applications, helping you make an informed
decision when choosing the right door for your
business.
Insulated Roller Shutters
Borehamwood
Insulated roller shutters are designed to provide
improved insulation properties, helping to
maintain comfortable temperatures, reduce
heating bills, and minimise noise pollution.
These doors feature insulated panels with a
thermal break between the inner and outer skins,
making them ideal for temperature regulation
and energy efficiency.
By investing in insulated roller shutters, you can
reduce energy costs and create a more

====================

### ACTIVITY
Once the line with "Insulated roller shutters are" is found, transcribe it and each line after it through the final line of the entries, exactly and only.

### TASK ANSWER
Insulated roller shutters are designed to provide
improved insulation properties, helping to
maintain comfortable temperatures, reduce
heating bills, and minimise noise pollution.
These doors feature insulated panels with a
thermal break between the inner and outer skins,
making them ideal for temperature regulation
and energy efficiency.
By investing in insulated roller shutters, you can
reduce energy costs and create a more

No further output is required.